MINNEAPOLIS -- Byron Buxton didn't waste any time showing off his defensive prowess, as the center fielder made the first five-star catch in the Majors this season, robbing the Royals' Alex Gordon with a diving catch in center to end the top of the third inning of the Twins' 7-1 Opening Day win on Monday.
Gordon's liner to left off Ervin Santana had an exit velocity of 106 mph and traveled 289 feet, but Buxton made a great read and tracked it down to make a diving snare. It had a catch probability of 24 percent, which rates as a five-star catch, according to Statcast™.
Catch probability is on a scale of 0 to 100, and it is essentially based on how far the fielder had to go and how much time he had to get there. Buxton had 2.9 seconds to get to Gordon's liner, which was projected to land 36 feet away from where Buxton was positioned in center.

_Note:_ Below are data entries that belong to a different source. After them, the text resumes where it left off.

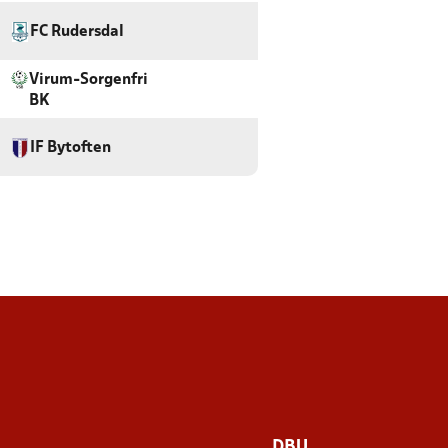
FC Rudersdal
Virum-Sorgenfri
BK
IF Bytoften
DBU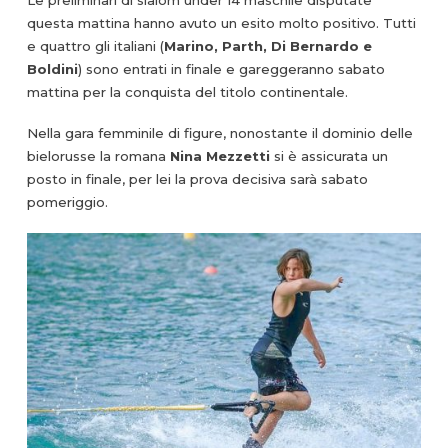
questa mattina hanno avuto un esito molto positivo. Tutti
e quattro gli italiani (
Marino, Parth, Di Bernardo e
Boldini
) sono entrati in finale e gareggeranno sabato
mattina per la conquista del titolo continentale.
Nella gara femminile di figure, nonostante il dominio delle
bielorusse la romana
Nina Mezzetti
si è assicurata un
posto in finale, per lei la prova decisiva sarà sabato
pomeriggio.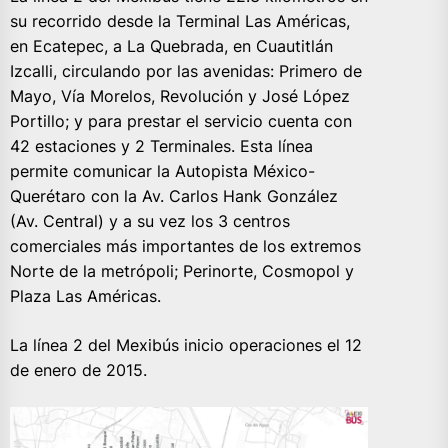
su recorrido desde la Terminal Las Américas,
en Ecatepec, a La Quebrada, en Cuautitlán
Izcalli, circulando por las avenidas: Primero de
Mayo, Vía Morelos, Revolución y José López
Portillo; y para prestar el servicio cuenta con
42 estaciones y 2 Terminales. Esta línea
permite comunicar la Autopista México-
Querétaro con la Av. Carlos Hank González
(Av. Central) y a su vez los 3 centros
comerciales más importantes de los extremos
Norte de la metrópoli; Perinorte, Cosmopol y
Plaza Las Américas.
La línea 2 del Mexibús inicio operaciones el 12
de enero de 2015.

"When you hit the ball to him, you kinda of tippy-toe to first base, hoping it might drop, but knowing it might not," said Gordon, a four-time Gold Glove Award winner. "He's really athletic. We'll be seeing those catches for a while."

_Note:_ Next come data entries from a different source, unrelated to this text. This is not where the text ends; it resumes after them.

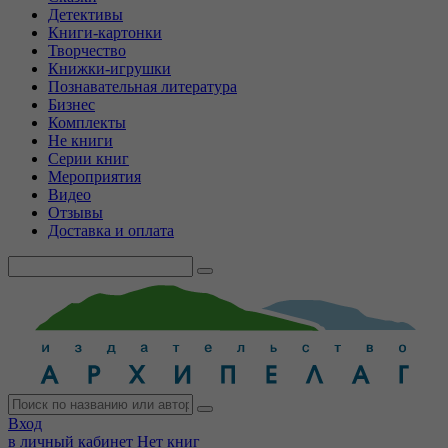
Детективы
Книги-картонки
Творчество
Книжки-игрушки
Познавательная литература
Бизнес
Комплекты
Не книги
Серии книг
Мероприятия
Видео
Отзывы
Доставка и оплата
Вход
в личный кабинет
Нет книг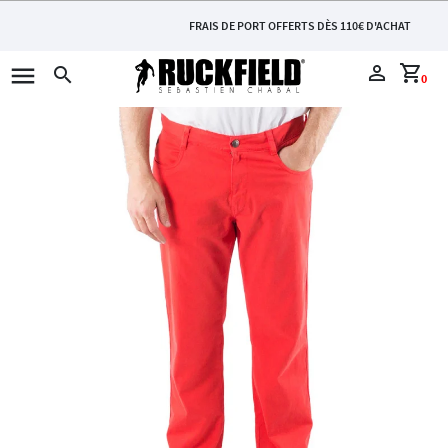
FRAIS DE PORT OFFERTS DÈS 110€ D'ACHAT
menu
perm_identity
shopping_cart
search
0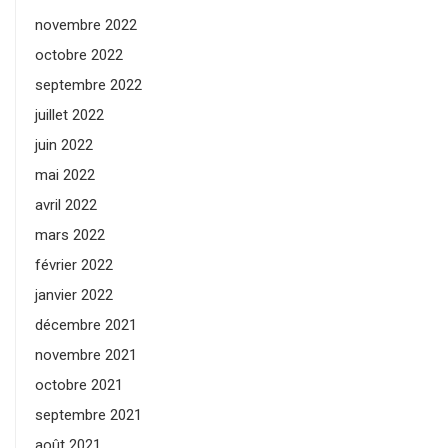
novembre 2022
octobre 2022
septembre 2022
juillet 2022
juin 2022
mai 2022
avril 2022
mars 2022
février 2022
janvier 2022
décembre 2021
novembre 2021
octobre 2021
septembre 2021
août 2021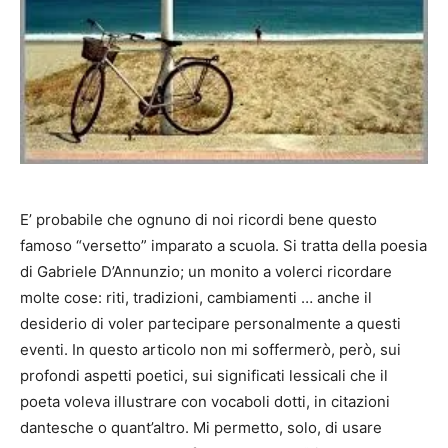
E’ probabile che ognuno di noi ricordi bene questo
famoso “versetto” imparato a scuola. Si tratta della poesia
di Gabriele D’Annunzio; un monito a volerci ricordare
molte cose: riti, tradizioni, cambiamenti … anche il
desiderio di voler partecipare personalmente a questi
eventi. In questo articolo non mi soffermerò, però, sui
profondi aspetti poetici, sui significati lessicali che il
poeta voleva illustrare con vocaboli dotti, in citazioni
dantesche o quant’altro. Mi permetto, solo, di usare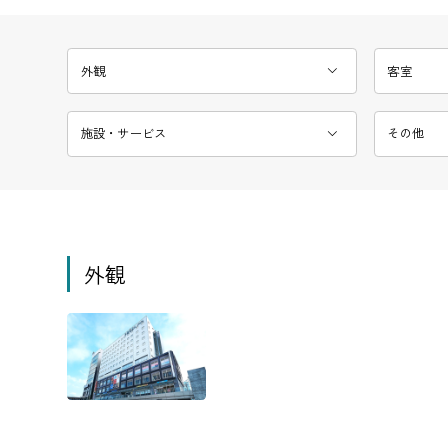
外観
客室
施設・サービス
その他
外観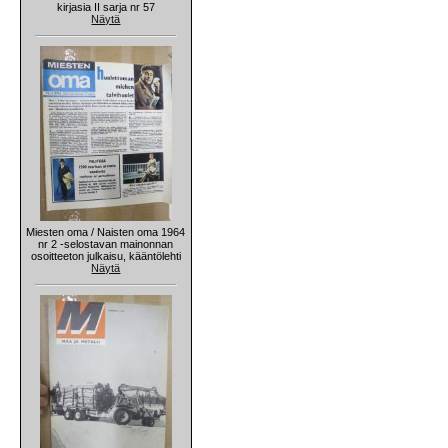
kirjasia II sarja nr 57
Näytä
Miesten oma / Naisten oma 1964
nr 2 -selostavan mainonnan
osoitteeton julkaisu, kääntölehti
Näytä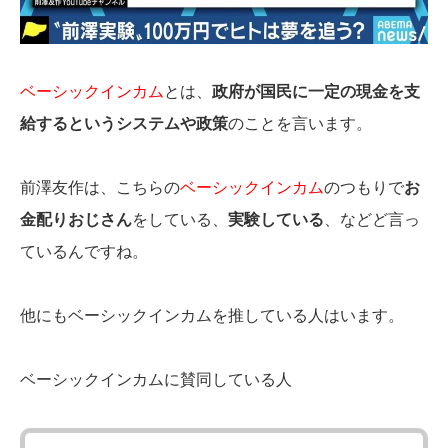
ベーシックインカム
とは、
政府が国民に一定の現金を支
給するというシステムや政策
のことを言います。
前澤友作は、こちらの
ベーシックインカム
のつもりで
お
金配りおじさん
をしている、
実験している
、などど言っ
ているんですね。
他にもベーシックインカムを推している人はいます。
ベーシックインカムに賛同している人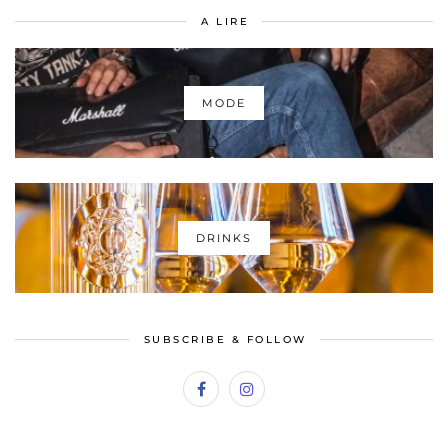
A LIRE
MODE
DRINKS
SUBSCRIBE & FOLLOW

Buxton had six five-star catches in 2016, converting 24 percent of his five-star chances. The Twins led the Majors with 18 such catches last year.
"Us outfielders have this thing where nothing falls but raindrops," Buxton said. "We take that to heart and want to be the best outfield out there. We're trying to be aggressive to every line drive and foul ball we can be. We know we'll have backup, so it allows us to play freely."

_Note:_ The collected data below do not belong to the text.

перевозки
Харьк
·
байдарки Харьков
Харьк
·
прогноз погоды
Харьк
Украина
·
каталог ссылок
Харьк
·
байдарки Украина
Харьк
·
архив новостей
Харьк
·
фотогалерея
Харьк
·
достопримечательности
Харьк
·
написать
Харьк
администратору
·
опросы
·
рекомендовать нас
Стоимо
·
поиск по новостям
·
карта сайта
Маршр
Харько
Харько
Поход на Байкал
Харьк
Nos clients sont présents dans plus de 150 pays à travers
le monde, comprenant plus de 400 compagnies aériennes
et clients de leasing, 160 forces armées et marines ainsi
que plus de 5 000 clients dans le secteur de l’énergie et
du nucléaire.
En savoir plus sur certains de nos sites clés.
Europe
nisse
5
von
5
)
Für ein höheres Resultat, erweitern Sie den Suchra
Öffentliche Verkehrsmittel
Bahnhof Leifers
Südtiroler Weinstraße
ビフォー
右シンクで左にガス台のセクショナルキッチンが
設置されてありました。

Buxton made another diving grab in the fifth, but much of the difficulty was his own doing, as he stepped back and slipped before recovering in time to make the play. It's hard to say he robbed Paulo Orlando of a hit, however, as the play had a 98 percent catch probability, but Buxton showed off his ability to recover when he doesn't make a great read. Buxton needed to go 50 feet to reach the ball, but ran 64 feet, meaning he covered 14 extraneous feet because of his misread.
"It was just a bad jump," Buxton said. "I thought he hit it better than he did. It went off the end of the bat, but I broke back first. I slipped, but luckily I'm fast, made it up with my speed and made the play."
Twins manager Paul Molitor was impressed by both plays, and like Buxton, noted that it's part of an outfield philosophy brought in by new outfield coach Jeff Pickler to play shallower and take risks.
"We've been working hard on these guys taking chances to make plays," Molitor said. "We've kind of changed the philosophy to get them shallowed up to utilize their skills. He got a great jump on the first one, but the second one with the wet grass, he slipped a little bit, but made an outstanding recovery."